### Entries supplied
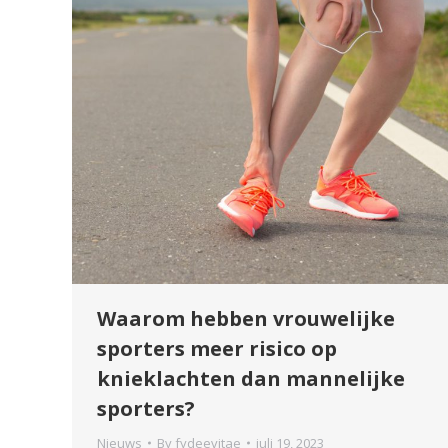
Waarom hebben vrouwelijke
sporters meer risico op
knieklachten dan mannelijke
sporters?
Nieuws
By
fydeevitae
juli 19, 2023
######
__Task details__.
Excluding pictures, print all lines above exactly.

__Expected answer__.
Waarom hebben vrouwelijke
sporters meer risico op
knieklachten dan mannelijke
sporters?
Nieuws
By
fydeevitae
juli 19, 2023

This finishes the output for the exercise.